Страница 5 из 15
Через несколько дней после убийства кошки я вернулся в школу. В тот день миссис Хеллер снова была там и рассказывала об Освенциме. Потом меня вызвали в кабинет директора. Там сидела миссис Хеллер.
— Я хочу тебя кое о чем спросить, — сказал директор, — и я хочу, чтобы ты дал мне — нам обоим — честный ответ.
— Да, сэр, — сказал я.
Миссис Хеллер слепо взирала на меня.
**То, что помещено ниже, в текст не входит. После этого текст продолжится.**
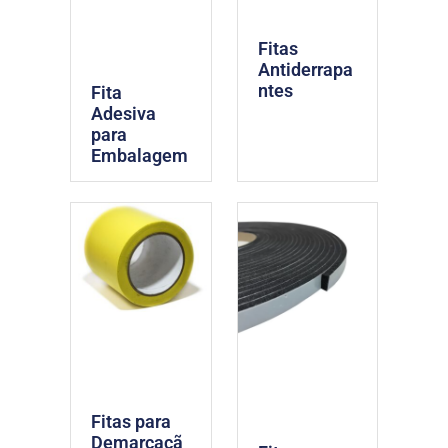
Fitas
Antiderrapa
ntes
Fita
Adesiva
para
Embalagem
Fitas para
Demarcaçã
Из ее кроваво-красного глаза сочилась прозрачная жидкость.
— Кошку миссис Хеллер нашли мертвой, — продолжал директор. — Она упала с верхнего этажа дома, где живет миссис Хеллер.
— Она была беременна, — сказала миссис Хеллер. — И вот-вот должна была родить.
— Миссис Хеллер думает, что кошку сбросили. Она взяла эту кошку еще котенком, так что исключено, чтобы кошка сама прыгнула вниз.
— Да, сэр, — сказал я.
— Так вот, Лэмб. Мне не хочется в это верить, но я вынужден задать тебе один вопрос. На руках и на лице у тебя царапины. Похоже на царапины, которые могла оставить разъяренная кошка. Ты можешь объяснить, откуда они взялись?
Пауза.
— Если ты не сможешь дать мне удовлетворительное объяснение, — предупредил директор, — придется принять меры.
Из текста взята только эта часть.